Robert, the question today is much less racial and now significantly more economic. African-Americans and Native Americans today still are too heavily represented in the lower economic classes. In other words, these non-whites continue to make up too large a percentage of those who live in poverty and poor economic conditions. Why? This is a tough question with which our nation continues to struggle.

Education is Key!
My personal opinion is that we must do a much better job in this country of educating those who continue to make up the largest percentage of the poorer classes. All statistics show that there is an unacceptable gap in the quality of education between white people and people of color. In America we have come to believe, as Germany has always believed, that education is the key to personal success and national success. We must figure out how to educate our people more thoroughly and in a manner that will enable them to achieve personal success and achieve levels of employment that will be satisfactory to them. Enabling people to become more personally successful will also enable the nation to be stronger and more healthy economically.

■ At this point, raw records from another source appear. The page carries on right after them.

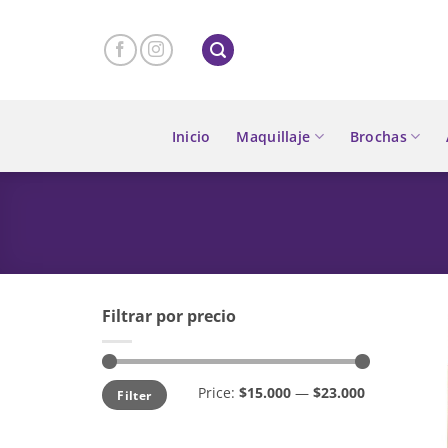
Skip
to
content
Inicio
Maquillaje
Brochas
Filtrar por precio
Min
Max
Price:
$15.000
—
$23.000
Filter
price
price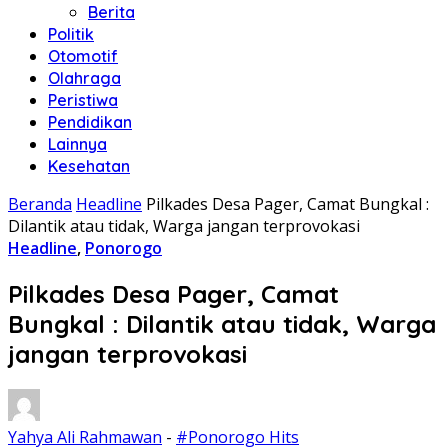
Berita
Politik
Otomotif
Olahraga
Peristiwa
Pendidikan
Lainnya
Kesehatan
Beranda
Headline
Pilkades Desa Pager, Camat Bungkal :
Dilantik atau tidak, Warga jangan terprovokasi
Headline
,
Ponorogo
Pilkades Desa Pager, Camat
Bungkal : Dilantik atau tidak, Warga
jangan terprovokasi
Yahya Ali Rahmawan
-
#Ponorogo Hits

Well, Robert, I think I’ve done it. I was unable to follow your option of just answering very briefly with single words or single sentences. Questions like this are too complex for that and always require qualification and explanation. Nevertheless, I have enjoyed the exercise and I will share all this with my readers on tomorrow’s blog.

Thanks for contacting me and I’d love to hear how you do on your project. I wish you extreme good luck! [Viel glück!] Do you use that expression in Germany?